[Data records]

"""

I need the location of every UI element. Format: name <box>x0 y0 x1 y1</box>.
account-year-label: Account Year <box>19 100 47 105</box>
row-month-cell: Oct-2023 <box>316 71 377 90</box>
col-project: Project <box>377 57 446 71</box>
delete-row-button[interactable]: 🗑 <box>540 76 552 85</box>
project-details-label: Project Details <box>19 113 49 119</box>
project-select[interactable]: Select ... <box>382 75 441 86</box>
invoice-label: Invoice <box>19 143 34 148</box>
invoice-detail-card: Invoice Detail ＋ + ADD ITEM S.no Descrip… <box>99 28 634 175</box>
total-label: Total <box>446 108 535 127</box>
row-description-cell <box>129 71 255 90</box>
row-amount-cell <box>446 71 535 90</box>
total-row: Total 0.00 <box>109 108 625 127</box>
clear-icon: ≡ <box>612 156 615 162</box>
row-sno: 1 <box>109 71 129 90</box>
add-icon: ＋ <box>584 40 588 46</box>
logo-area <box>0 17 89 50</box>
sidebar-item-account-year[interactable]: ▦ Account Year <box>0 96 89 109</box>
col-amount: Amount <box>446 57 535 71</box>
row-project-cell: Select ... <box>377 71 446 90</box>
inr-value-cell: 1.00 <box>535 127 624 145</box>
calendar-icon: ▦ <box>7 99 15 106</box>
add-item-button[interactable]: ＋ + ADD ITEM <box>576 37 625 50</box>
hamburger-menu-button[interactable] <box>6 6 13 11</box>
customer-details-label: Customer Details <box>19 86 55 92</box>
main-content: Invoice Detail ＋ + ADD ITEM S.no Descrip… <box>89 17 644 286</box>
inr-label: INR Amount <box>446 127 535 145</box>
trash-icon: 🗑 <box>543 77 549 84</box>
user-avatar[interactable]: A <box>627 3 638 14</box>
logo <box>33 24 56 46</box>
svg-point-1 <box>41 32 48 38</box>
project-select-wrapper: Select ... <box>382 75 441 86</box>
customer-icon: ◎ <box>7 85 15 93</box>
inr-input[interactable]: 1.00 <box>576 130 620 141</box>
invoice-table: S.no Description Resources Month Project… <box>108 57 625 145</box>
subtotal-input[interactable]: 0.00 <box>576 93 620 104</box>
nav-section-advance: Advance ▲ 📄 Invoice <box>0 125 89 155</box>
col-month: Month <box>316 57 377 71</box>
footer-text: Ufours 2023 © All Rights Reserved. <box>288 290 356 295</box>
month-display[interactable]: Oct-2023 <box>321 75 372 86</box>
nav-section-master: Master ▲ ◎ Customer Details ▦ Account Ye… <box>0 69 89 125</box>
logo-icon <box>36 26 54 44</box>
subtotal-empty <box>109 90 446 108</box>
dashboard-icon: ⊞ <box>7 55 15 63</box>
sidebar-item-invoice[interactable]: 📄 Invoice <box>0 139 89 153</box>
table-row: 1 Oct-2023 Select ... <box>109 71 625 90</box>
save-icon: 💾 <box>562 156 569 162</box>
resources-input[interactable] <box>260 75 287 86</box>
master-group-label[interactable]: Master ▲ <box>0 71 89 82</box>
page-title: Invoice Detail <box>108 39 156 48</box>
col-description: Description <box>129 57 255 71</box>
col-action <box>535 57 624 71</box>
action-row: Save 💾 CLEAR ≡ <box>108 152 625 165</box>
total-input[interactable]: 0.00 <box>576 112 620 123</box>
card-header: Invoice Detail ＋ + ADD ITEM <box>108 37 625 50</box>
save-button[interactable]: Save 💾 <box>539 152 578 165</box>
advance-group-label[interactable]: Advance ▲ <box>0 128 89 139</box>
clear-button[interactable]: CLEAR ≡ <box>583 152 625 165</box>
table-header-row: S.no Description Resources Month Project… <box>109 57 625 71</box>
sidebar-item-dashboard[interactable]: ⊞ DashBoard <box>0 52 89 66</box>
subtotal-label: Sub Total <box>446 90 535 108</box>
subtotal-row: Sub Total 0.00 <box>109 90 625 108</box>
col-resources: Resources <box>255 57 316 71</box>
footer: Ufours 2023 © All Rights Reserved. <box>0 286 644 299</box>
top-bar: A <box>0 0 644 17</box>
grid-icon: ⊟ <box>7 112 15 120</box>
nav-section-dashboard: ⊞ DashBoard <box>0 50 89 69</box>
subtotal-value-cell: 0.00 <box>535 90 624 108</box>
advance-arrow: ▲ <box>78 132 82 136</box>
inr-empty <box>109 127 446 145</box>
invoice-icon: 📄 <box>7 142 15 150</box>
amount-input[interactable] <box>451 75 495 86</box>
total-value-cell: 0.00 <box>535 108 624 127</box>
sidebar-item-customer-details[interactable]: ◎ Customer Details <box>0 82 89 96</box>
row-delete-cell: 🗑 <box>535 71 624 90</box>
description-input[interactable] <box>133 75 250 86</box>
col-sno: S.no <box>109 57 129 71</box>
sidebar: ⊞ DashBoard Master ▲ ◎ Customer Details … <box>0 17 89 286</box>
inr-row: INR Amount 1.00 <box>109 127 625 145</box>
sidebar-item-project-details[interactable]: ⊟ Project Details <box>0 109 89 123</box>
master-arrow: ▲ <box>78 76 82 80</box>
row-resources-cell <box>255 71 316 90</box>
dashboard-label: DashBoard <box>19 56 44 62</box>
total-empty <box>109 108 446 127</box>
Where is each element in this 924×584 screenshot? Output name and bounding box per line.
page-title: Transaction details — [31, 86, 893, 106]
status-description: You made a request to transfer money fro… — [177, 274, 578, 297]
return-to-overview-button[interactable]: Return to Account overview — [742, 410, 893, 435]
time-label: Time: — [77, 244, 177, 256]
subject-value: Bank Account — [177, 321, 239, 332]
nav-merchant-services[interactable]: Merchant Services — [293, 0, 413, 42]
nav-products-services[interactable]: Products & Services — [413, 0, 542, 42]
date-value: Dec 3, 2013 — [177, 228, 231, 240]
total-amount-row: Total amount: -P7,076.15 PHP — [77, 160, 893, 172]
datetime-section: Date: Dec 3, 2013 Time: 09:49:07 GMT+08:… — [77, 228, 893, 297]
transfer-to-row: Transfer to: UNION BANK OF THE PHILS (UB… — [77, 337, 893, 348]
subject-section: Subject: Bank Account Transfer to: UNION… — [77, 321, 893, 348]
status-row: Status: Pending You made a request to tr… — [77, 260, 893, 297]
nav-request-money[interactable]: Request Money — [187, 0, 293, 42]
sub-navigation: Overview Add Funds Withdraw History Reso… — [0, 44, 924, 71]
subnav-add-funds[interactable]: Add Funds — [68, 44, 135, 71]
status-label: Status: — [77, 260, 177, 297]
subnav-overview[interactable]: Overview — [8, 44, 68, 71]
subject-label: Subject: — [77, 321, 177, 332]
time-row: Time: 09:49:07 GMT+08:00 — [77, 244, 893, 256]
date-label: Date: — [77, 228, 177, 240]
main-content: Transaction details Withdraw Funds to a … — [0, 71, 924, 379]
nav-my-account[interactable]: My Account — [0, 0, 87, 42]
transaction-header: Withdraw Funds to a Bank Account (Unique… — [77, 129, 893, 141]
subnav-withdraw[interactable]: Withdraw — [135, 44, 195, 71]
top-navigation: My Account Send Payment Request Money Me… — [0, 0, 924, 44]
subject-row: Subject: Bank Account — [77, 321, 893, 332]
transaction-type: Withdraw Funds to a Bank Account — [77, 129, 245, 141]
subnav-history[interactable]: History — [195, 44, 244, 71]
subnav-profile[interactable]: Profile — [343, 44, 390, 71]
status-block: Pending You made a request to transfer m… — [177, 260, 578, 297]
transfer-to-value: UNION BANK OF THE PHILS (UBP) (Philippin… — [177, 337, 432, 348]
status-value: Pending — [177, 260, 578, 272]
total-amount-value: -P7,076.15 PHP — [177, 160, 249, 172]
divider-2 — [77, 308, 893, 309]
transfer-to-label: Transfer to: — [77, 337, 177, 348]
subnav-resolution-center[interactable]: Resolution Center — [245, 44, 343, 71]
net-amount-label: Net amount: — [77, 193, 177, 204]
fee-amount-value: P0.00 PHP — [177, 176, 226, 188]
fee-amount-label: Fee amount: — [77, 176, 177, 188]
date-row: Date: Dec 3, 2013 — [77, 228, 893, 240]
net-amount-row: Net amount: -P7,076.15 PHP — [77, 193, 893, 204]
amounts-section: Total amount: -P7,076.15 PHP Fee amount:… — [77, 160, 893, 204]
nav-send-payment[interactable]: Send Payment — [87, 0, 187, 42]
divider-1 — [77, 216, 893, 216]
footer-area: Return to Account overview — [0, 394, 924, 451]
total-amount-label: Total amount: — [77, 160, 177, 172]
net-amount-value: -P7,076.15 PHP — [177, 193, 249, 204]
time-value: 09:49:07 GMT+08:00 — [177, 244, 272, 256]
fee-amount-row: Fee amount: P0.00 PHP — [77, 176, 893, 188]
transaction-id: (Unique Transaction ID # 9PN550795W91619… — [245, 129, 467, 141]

"""

▸ **PROBLEM STATEMENT**:
Wherever the string "element" appears in a line of the records, copy that line.

▸ **FINAL ANSWER**:
I need the location of every UI element. Format: name <box>x0 y0 x1 y1</box>.
Where is each element in this 924×584 screenshot? Output name and bounding box per line.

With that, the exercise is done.